Alan frowned. "Would He do that if the Bible says we shouldn't use divination?"
"Maybe Moses meant we shouldn't use divination if we don't believe in God."
Alan paused to think. "When the Ouija board answered your questions, Jenny, where do you think the answers came from?"
"At first I thought they came from my mind."
"But you don't any more?"
"Well." Jenny put the Bible on the counter. What would Alan think if she told him everything? But if she didn't tell him, who would help her figure things out? "I asked the Ouija board what caused my father's accident. It said a drunken driver did. When I asked it where the answer came from, it spelled out dad."
"You think it meant your father?"
Jenny nodded. "I didn't believe it at first, but when I asked for proof, my father's picture fell over, and it's never fallen over by itself before."
Alan sighed. "Jenny, I know you miss him very much, but it's not possible for him to speak to you now."
Jenny turned away so Alan wouldn't see the tears she suddenly had to fight off. "How do you know?" she managed to ask with a steady voice.
"Jesus gave us a parable that explains it.
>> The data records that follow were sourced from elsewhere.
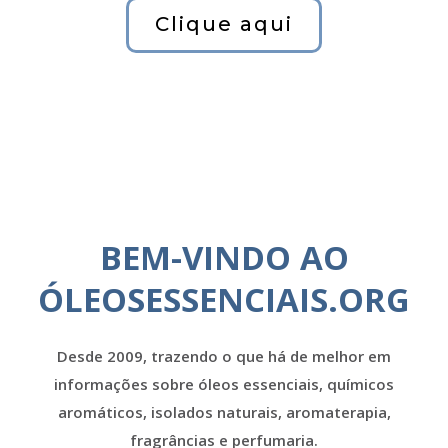
Clique aqui
BEM-VINDO AO
ÓLEOSESSENCIAIS.ORG
Desde 2009, trazendo o que há de melhor em
informações sobre óleos essenciais, químicos
aromáticos, isolados naturais, aromaterapia,
fragrâncias e perfumaria.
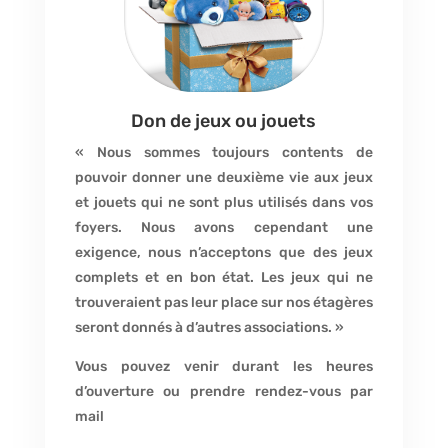
Don de jeux ou jouets
« Nous sommes toujours contents de
pouvoir donner une deuxième vie aux jeux
et jouets qui ne sont plus utilisés dans vos
foyers. Nous avons cependant une
exigence, nous n’acceptons que des jeux
complets et en bon état. Les jeux qui ne
trouveraient pas leur place sur nos étagères
seront donnés à d’autres associations. »
Vous pouvez venir durant les heures
d’ouverture ou prendre rendez-vous par
mail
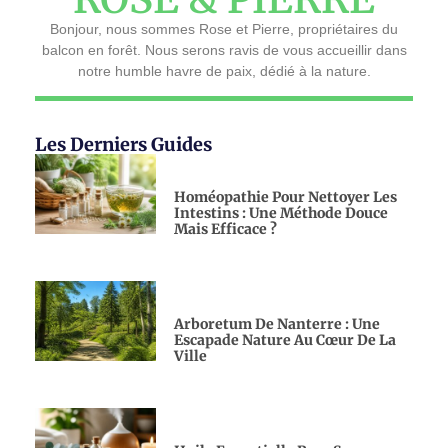
Bonjour, nous sommes Rose et Pierre, propriétaires du
balcon en forêt. Nous serons ravis de vous accueillir dans
notre humble havre de paix, dédié à la nature.
Les Derniers Guides
Homéopathie Pour Nettoyer Les
Intestins : Une Méthode Douce
Mais Efficace ?
Arboretum De Nanterre : Une
Escapade Nature Au Cœur De La
Ville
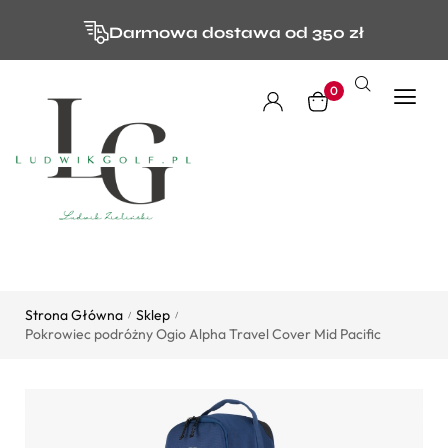
Darmowa dostawa od 350 zł
0
Strona Główna
Sklep
/
/
Pokrowiec podróżny Ogio Alpha Travel Cover Mid Pacific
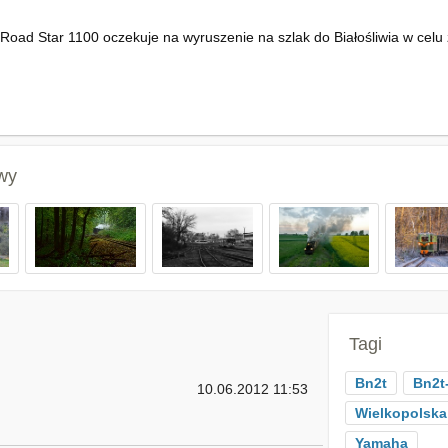
Road Star 1100 oczekuje na wyruszenie na szlak do Białośliwia w cel
!
wy
Tagi
Bn2t
Bn2t
10.06.2012 11:53
Wielkopolska
Yamaha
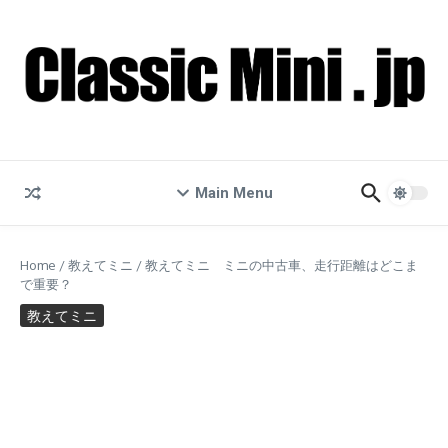
コンテンツへスキップ
Main Menu
Home
/
教えてミニ
/
教えてミニ ミニの中古車、走行距離はどこま
で重要？
教えてミニ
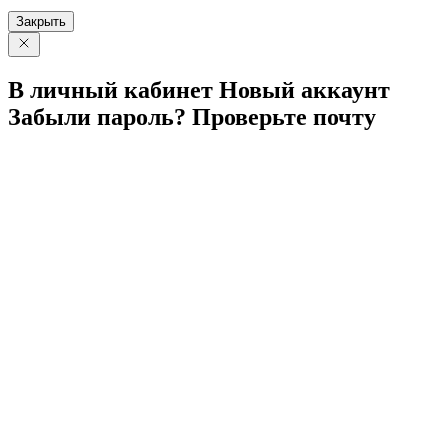
Закрыть
В личный
кабинет
Новый
аккаунт
Забыли
пароль?
Проверьте
почту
Remember the story in Luke sixteen, verses nineteen to thirty-one, about the rich man who died? He asked Father Abraham to send someone from Heaven to warn his brothers about the punishment that awaited them. Abraham told him no. Abraham said Moses and the other prophets had already warned them."
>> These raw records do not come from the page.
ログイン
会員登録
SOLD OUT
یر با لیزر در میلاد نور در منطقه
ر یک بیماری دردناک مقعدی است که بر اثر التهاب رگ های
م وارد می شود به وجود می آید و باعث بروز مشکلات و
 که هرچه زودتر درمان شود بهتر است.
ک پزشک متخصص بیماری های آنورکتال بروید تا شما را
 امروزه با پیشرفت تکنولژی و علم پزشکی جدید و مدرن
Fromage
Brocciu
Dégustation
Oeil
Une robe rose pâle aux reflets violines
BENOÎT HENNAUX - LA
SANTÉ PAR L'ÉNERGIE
Jenny shook her head. "But that doesn't apply to my situation. I only wanted God to send my dad to me to help me understand why he died. Certainly God is loving enough and powerful enough to do that."
"Why don't you ask God to show you the truth about the Ouija board?"
Jenny turned to face Alan. "What do you mean?"
"Why don't you ask Him to tell you where the Ouija board's answers come from?"
Alan's suggestion echoed in Jenny's ears when she sprawled out on the floor of Carol's room the next day. She told her friend about their conversation.
Carol grimaced. "He's making too big a deal out of this game. It's not really divination. As long as it helps you, it's gotta be good, right? And if it's good, it's gotta be from God."
"That's what I think," Jenny said.
Carol's face relaxed into a smile.
"But I want to be sure," Jenny added. "I've asked Jesus to show me where the Ouija board's answers come from."
"Why don't we ask the Ouija board?" Carol headed for her closet and pulled out the game.
"We already did and it said dad," Jenny reminded her.
"So what's the problem?" Carol asked.
"What if it's not my dad?"
"Then it's our own minds. Either way, it's harmless," Carol said.
"I suppose so."
Carol opened up the board and put it in front of Jenny. Let's find out."
When everything was in position, Jenny looked firmly at the planchette and said, "I want to know the truth." Before she could state the question, the pointer started to move.
The girls watched it go to one letter after another. It moved so quickly, it seemed alive. As they realized what it was spelling, Jenny gasped and covered her mouth with her hands. Even without her fingers on the pointer, it still moved. Until at last it had finished.
Carol's fingers still seemed glued to it. "It can't be true," she said. "Don't believe it, Jenny. It can't be true."